--- RECORD EXTRACTS Enclosed Below ---
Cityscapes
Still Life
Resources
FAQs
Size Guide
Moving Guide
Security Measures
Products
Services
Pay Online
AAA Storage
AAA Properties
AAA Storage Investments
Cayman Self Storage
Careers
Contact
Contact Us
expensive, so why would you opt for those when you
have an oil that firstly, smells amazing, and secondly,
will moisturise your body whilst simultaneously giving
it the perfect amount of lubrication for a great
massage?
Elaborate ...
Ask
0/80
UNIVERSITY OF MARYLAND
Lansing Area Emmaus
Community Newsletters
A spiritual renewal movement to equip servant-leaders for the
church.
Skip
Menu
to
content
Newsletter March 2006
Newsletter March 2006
--- End of Enclosed RECORD EXTRACTS ---
--- RECORD EXTRACTS Enclosed Below ---
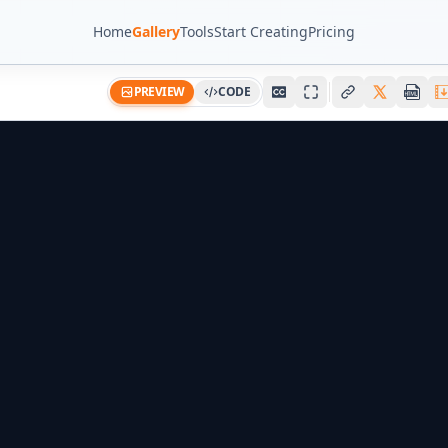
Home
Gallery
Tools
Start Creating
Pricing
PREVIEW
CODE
--- End of Enclosed RECORD EXTRACTS ---
All lines of the entries containing the string "Storage" must be shown in full.

AAA Storage
AAA Storage Investments
Cayman Self Storage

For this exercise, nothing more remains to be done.